WHAT THE TASK REQUIRES
Scan the records beneath this line for the line holding "Crafting compelling content tha" and the line holding "whether it’s through", then transcribe exactly those two and all lines between.

PROVIDED ENTRIES
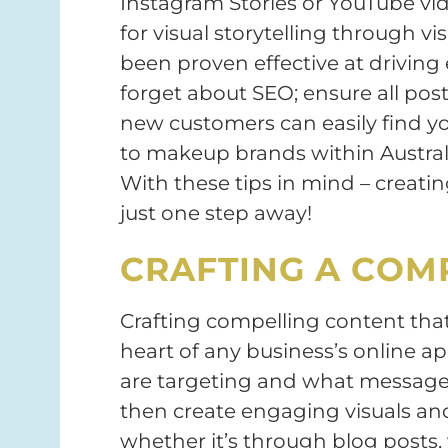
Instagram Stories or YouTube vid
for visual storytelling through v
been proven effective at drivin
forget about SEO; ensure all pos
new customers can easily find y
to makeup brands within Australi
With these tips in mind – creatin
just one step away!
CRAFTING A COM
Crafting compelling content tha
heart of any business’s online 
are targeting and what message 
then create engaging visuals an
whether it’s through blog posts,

...

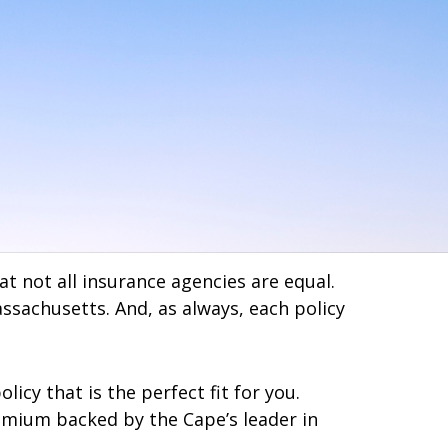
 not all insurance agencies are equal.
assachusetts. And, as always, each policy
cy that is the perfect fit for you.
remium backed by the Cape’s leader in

--

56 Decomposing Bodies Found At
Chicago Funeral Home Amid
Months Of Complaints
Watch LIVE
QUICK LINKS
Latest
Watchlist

EXPECTED ANSWER
Crafting compelling content tha
heart of any business’s online 
are targeting and what message 
then create engaging visuals an
whether it’s through blog posts,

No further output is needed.